═══ SUPPLIED MATERIAL ═══

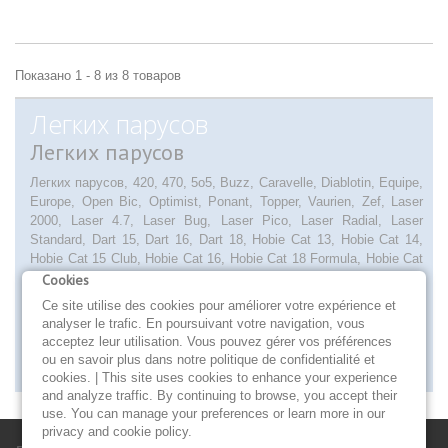
Показано 1 - 8 из 8 товаров
Легких парусов
Легких парусов
Легких парусов,
420, 470, 5o5, Buzz, Caravelle, Diablotin, Equipe,
Europe, Open Bic, Optimist, Ponant, Topper, Vaurien, Zef, Laser
2000, Laser 4.7, Laser Bug, Laser Pico, Laser Radial, Laser
Standard, Dart 15, Dart 16, Dart 18, Hobie Cat 13, Hobie Cat 14,
Hobie Cat 15 Club, Hobie Cat 16, Hobie Cat 18 Formula, Hobie Cat
18 Pacific, Hobie Cat 21, Hobie Cat 21 Formula, Hobie Cat Bravo,
Cookies
Hobie Cat Dragoon, Hobie Cat T2 ou Tatoo, Hobbie Cat Teddy,
Ce site utilise des cookies pour améliorer votre expérience et
Hobie Cat Twixxy, Hobie Cat Wave, Nacra 5.0, Nacra 5.5, Nacra
analyser le trafic. En poursuivant votre navigation, vous
5.7, Nacra 5.8, Nacra 500, SL 15.5, SL 16, SL 5.2, Topaz 14,
acceptez leur utilisation. Vous pouvez gérer vos préférences
Topaz 16S.
ou en savoir plus dans notre politique de confidentialité et
Подробнее
cookies. | This site uses cookies to enhance your experience
and analyze traffic. By continuing to browse, you accept their
use. You can manage your preferences or learn more in our
privacy and cookie policy.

═══

ABOUT THIS TASK:
Extract, exactly, the lines above that begin at the line containing "Ce site utilise" and end at the final line of the records; add no other text.

ANSWER SPACE:
Ce site utilise des cookies pour améliorer votre expérience et
Hobie Cat Twixxy, Hobie Cat Wave, Nacra 5.0, Nacra 5.5, Nacra
analyser le trafic. En poursuivant votre navigation, vous
5.7, Nacra 5.8, Nacra 500, SL 15.5, SL 16, SL 5.2, Topaz 14,
acceptez leur utilisation. Vous pouvez gérer vos préférences
Topaz 16S.
ou en savoir plus dans notre politique de confidentialité et
Подробнее
cookies. | This site uses cookies to enhance your experience
and analyze traffic. By continuing to browse, you accept their
use. You can manage your preferences or learn more in our
privacy and cookie policy.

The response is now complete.